> Work required:
From the entries below, retype only the lines from the one with "Расчет стоимости монтажа" through the one with "начать половецкие пляски, высасывая", exactly as written.

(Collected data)

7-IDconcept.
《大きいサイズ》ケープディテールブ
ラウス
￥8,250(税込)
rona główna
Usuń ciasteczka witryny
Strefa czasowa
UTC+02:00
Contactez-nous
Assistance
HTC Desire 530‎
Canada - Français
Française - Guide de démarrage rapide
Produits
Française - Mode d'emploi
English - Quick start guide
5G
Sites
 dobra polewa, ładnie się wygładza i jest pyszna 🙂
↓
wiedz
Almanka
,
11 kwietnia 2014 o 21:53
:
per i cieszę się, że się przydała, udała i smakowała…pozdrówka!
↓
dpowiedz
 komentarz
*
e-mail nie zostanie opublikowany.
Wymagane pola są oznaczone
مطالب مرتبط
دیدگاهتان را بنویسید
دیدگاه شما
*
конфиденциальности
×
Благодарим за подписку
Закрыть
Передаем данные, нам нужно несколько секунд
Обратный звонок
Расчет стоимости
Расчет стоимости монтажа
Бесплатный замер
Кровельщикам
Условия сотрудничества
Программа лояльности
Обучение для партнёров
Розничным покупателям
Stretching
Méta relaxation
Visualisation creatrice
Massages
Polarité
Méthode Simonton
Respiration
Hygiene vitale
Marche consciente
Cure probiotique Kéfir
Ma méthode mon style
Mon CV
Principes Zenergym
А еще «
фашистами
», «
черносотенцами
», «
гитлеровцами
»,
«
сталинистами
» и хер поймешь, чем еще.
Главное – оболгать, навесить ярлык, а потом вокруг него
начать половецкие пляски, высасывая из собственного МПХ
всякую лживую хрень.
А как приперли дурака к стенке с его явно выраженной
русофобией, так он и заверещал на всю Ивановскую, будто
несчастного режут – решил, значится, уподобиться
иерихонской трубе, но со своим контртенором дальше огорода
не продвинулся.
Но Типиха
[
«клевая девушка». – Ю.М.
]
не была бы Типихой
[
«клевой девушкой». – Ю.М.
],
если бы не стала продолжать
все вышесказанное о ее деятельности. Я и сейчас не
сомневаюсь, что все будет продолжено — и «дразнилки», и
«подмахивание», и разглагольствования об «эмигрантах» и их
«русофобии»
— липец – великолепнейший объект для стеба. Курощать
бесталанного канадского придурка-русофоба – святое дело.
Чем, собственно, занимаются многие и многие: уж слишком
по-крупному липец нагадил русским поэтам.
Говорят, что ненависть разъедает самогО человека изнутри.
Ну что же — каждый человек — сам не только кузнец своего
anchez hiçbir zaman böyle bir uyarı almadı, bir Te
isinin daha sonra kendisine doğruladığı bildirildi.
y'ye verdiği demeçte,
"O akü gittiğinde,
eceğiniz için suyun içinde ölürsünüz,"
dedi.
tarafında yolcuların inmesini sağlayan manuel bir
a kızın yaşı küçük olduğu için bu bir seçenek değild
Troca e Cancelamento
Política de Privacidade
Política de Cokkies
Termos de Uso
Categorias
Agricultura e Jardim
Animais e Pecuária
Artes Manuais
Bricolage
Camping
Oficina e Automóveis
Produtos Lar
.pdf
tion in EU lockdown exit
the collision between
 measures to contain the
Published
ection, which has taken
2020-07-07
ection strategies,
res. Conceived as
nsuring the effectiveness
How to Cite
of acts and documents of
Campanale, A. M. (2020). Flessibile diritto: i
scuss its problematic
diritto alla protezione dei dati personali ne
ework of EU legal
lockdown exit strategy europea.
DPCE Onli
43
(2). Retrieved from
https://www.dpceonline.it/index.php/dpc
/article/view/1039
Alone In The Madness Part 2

> Result of this task:
Расчет стоимости монтажа
Бесплатный замер
Кровельщикам
Условия сотрудничества
Программа лояльности
Обучение для партнёров
Розничным покупателям
Stretching
Méta relaxation
Visualisation creatrice
Massages
Polarité
Méthode Simonton
Respiration
Hygiene vitale
Marche consciente
Cure probiotique Kéfir
Ma méthode mon style
Mon CV
Principes Zenergym
А еще «
фашистами
», «
черносотенцами
», «
гитлеровцами
»,
«
сталинистами
» и хер поймешь, чем еще.
Главное – оболгать, навесить ярлык, а потом вокруг него
начать половецкие пляски, высасывая из собственного МПХ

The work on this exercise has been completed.